Data excerpts
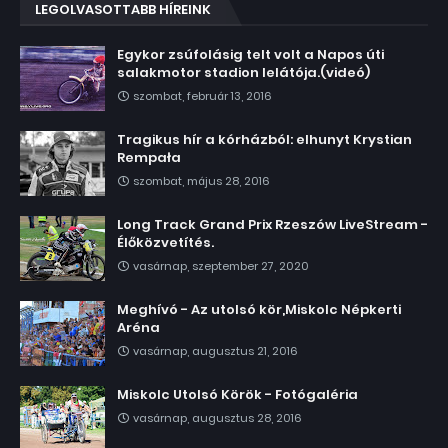
LEGOLVASOTTABB HÍREINK
Egykor zsúfolásig telt volt a Napos úti
salakmotor stadion lelátója.(videó)
szombat, február 13, 2016
Tragikus hír a kórházból: elhunyt Krystian
Rempała
szombat, május 28, 2016
Long Track Grand Prix Rzeszów LiveStream -
Élőközvetítés.
vasárnap, szeptember 27, 2020
Meghívó - Az utolsó kör,Miskolc Népkerti
Aréna
vasárnap, augusztus 21, 2016
Miskolc Utolsó Körök - Fotógaléria
vasárnap, augusztus 28, 2016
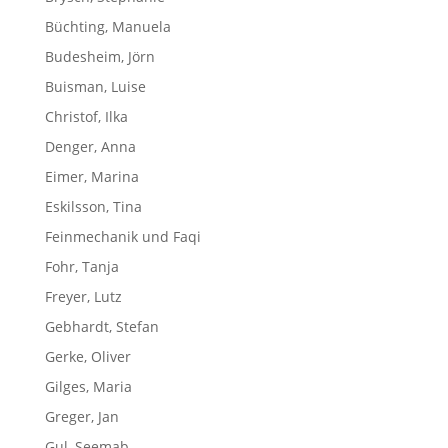
Büchting, Manuela
Budesheim, Jörn
Buisman, Luise
Christof, Ilka
Denger, Anna
Eimer, Marina
Eskilsson, Tina
Feinmechanik und Faqi
Fohr, Tanja
Freyer, Lutz
Gebhardt, Stefan
Gerke, Oliver
Gilges, Maria
Greger, Jan
Gul, Seemab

# Description of the task
Print the records again exactly, pictures excluded.

# Reply to the exercise
LEGOLVASOTTABB HÍREINK
Egykor zsúfolásig telt volt a Napos úti
salakmotor stadion lelátója.(videó)
szombat, február 13, 2016
Tragikus hír a kórházból: elhunyt Krystian
Rempała
szombat, május 28, 2016
Long Track Grand Prix Rzeszów LiveStream -
Élőközvetítés.
vasárnap, szeptember 27, 2020
Meghívó - Az utolsó kör,Miskolc Népkerti
Aréna
vasárnap, augusztus 21, 2016
Miskolc Utolsó Körök - Fotógaléria
vasárnap, augusztus 28, 2016
Büchting, Manuela
Budesheim, Jörn
Buisman, Luise
Christof, Ilka
Denger, Anna
Eimer, Marina
Eskilsson, Tina
Feinmechanik und Faqi
Fohr, Tanja
Freyer, Lutz
Gebhardt, Stefan
Gerke, Oliver
Gilges, Maria
Greger, Jan
Gul, Seemab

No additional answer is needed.